Globe & Mail
November 14, 2000
Deregulation, debt loads, market forces will see users digging deeper, experts say.
The Ontario electricity market, the biggest in the country, is about to be jolted by higher and more volatile power rates, according to industry experts.
The expected rise, which is difficult to quantify, is a result of the government’s twin program of deregulating the industry and integrating it more closely with the U.S. power market, where rates are under upward pressure due to higher natural gas prices.
“Rates are going to go up. When the public figures out what has been done to them I think they’re going to be very upset,” said Tom Adams, executive director of Energy Probe, an environmental and consumer advocate organization.
The government has also allowed its distribution utility, Hydro One Inc., to go on an unprecedented acquisition spree.
It has quietly spent about $500-million in the past few months to take over about one-third of the province’s local power companies, paying above market prices for some of the assets.
Many industry experts are baffled by the actions of Hydro One, which is one of the successor companies to Ontario Hydro and delivers electricity mainly in rural areas of the province.
Industry experts, such as Mr. Adams, are worried Ontario’s venture into deregulated power could turn into a fiasco of the kind experienced in Alberta and California, where higher prices and supply problems have occurred.
“This electricity restructuring is morphing into an attack on consumers, taxpayers and the environment,” Mr. Adams said.
Until now, Ontario’s $10-billion electricity market has been run as a non-profit, government co-operative, with the province owning most of the generating stations and the transmission grid, while municipalities owned local companies that delivered the electricity to most consumers.

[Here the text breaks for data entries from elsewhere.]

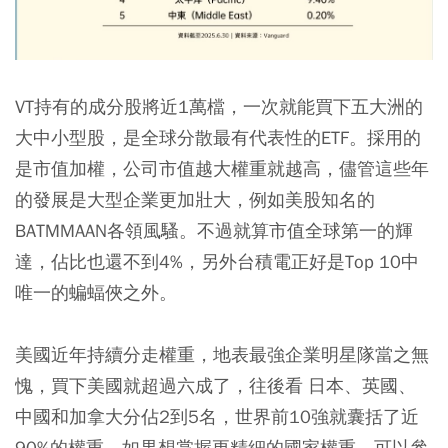
VT持有的成分股將近1萬檔，一次就能買下五大洲的
大中小型股，是全球分散最有代表性的ETF。採用的
是市值加權，公司市值越大權重就越高，儘管這些年
的發展是大型企業更加壯大，例如美股知名的
BATMMAAN各領風騷。不過就算市值全球第一的輝
達，佔比也還不到4%，另外台積電正好是Top 10中
唯一的蝙蝠俠之外。
美國近年持續分走權重，地表最強企業明星隊當之無
愧，買下美國就超過六成了，往後看 日本、英國、
中國和加拿大分佔2到5名，世界前10強就囊括了近
90%的權重。如果想掌握更精細的國家權重，可以參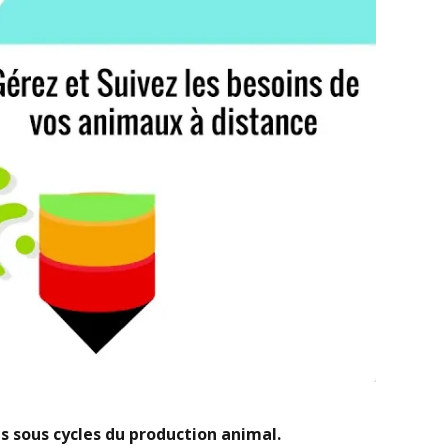
les sous cycles du production animal.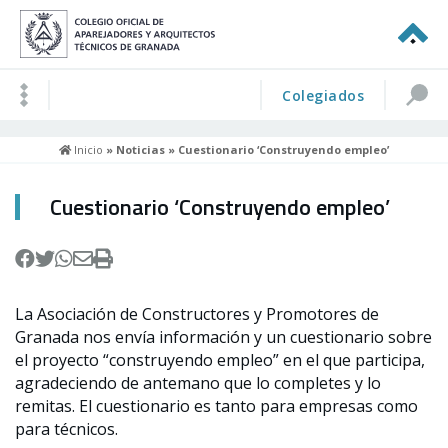
Colegiados
Inicio
»
Noticias
» Cuestionario ‘Construyendo empleo’
Cuestionario ‘Construyendo empleo’
La Asociación de Constructores y Promotores de
Granada nos envía información y un cuestionario sobre
el proyecto “construyendo empleo” en el que participa,
agradeciendo de antemano que lo completes y lo
remitas. El cuestionario es tanto para empresas como
para técnicos.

Under the policy changes, these electricity suppliers are being told to operate on commercial terms, make a return on their investments and make payments in lieu of taxes to the province to help retire the debt incurred by the old Ontario Hydro.
Competition in the generation of electricity is also being allowed, while the province’s four million power- ratepayers will be permitted to select the electricity supplier of their choice, starting next year, much like deregulation in the telephone and natural gas industries.
Under the new system, rates will fluctuate on a day-to-day, hour-to-hour basis, according to supply-and-demand.
This is a change from the previous system, where rates were fixed annually based on the cost of supplying electricity.
As an efficiency move, the province has also encouraged the rationalization of local power-distribution companies by granting a tax holiday on mergers between those owned by government entities.
Under the tax break, which ended last week, the number of local distribution companies plunged to 91 from 230.
However, Ontario still has far more than the 25 that exist in the rest of the country.
Distribution costs account for only about 15 per cent of the total price of electricity for taxpayers, so any efficiency savings from the rationalization are expected to be small.
Mr. Adams said the requirement for the sector to earn commercial returns will likely raise overall power rates by about 7.5 per cent over the next three years.
Hydro One purchased 88 of the local distribution companies during the tax holiday, boosting its customer base to 1.2 million a rise of about 25 per cent. Its biggest purchase was a $260-million deal for Brampton Hydro, covering 83,000 customers at a cost of about $3,100 per customer.
Some industry analysts believe Hydro One overpaid by more than 50 per cent on this purchase.
“We would have thought something under $2,000 per customer,” said Tony Jennings, executive director of the Municipal Electric Association an industry trade group. “It is quite interesting that their shareholder is allowing them to do this.”
Bu Hydro One defended the acquisition. Rod Taylor, executive vice-president, said Brampton is in a rapidly growing part of the GTA, and the utility was willing to pay a “strategic premium” to expand into a major urban market.
He said electricity distributors have grossly inefficient ownership structure, compared with other energy sectors, such as natural gas, where there are only two major companies in the province.